Rising gas prices can be a tough thing to deal with when you run a fleet, and unfortunately, that’s exactly what’s happening to many fleets around the country. Right now, national gas prices are nearing an average we haven’t seen since summer 2015, when prices hit $2.81/gallon (right now they’re at $2.70 and are expected to rise by at least 14%).
So how can drivers and fleet managers cope with high gas prices? Our fleet fuel card company shares some tips:
Plan better routes.
When you plan more efficient ways for your fleet drivers to reach their destination, you can save money on fuel. Shorter, faster routes mean your drivers will use less fuel, which makes a positive impact on your budget. It also helps to plan routes that avoid rush hour, as idling in traffic wastes fuel.
Use fuel credit cards.
Fuel credit cards are a great way to manage your budget, save time, and save fuel. Our fleet fuel cards are accepted at over 320,000 locations nationwide, which means your drivers won’t have to waste gas to go out of their way to find a fuel station. It also means they’ll save time on their delivery routes. To learn more about our fuel credit cards, click here.

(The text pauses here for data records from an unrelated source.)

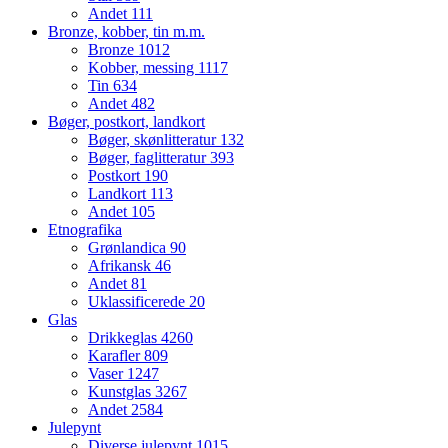
Andet
111
Bronze, kobber, tin m.m.
Bronze
1012
Kobber, messing
1117
Tin
634
Andet
482
Bøger, postkort, landkort
Bøger, skønlitteratur
132
Bøger, faglitteratur
393
Postkort
190
Landkort
113
Andet
105
Etnografika
Grønlandica
90
Afrikansk
46
Andet
81
Uklassificerede
20
Glas
Drikkeglas
4260
Karafler
809
Vaser
1247
Kunstglas
3267
Andet
2584
Julepynt
Diverse julepynt
1015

Your drivers can save fuel simply by driving efficiently. This includes inflating their vehicle’s tires to the proper PSI, avoiding excessive acceleration, and driving at speeds that use the least amount of fuel. Check out our other blog post, “8 Fuel-Saving Tips” for more ways to drive efficiently.
Make the most of your shipments.
When you alter the way you ship your goods to include more products per shipment, your drivers won’t have to make as many trips to deliver them all. This uses less fuel and can help save you both time and money.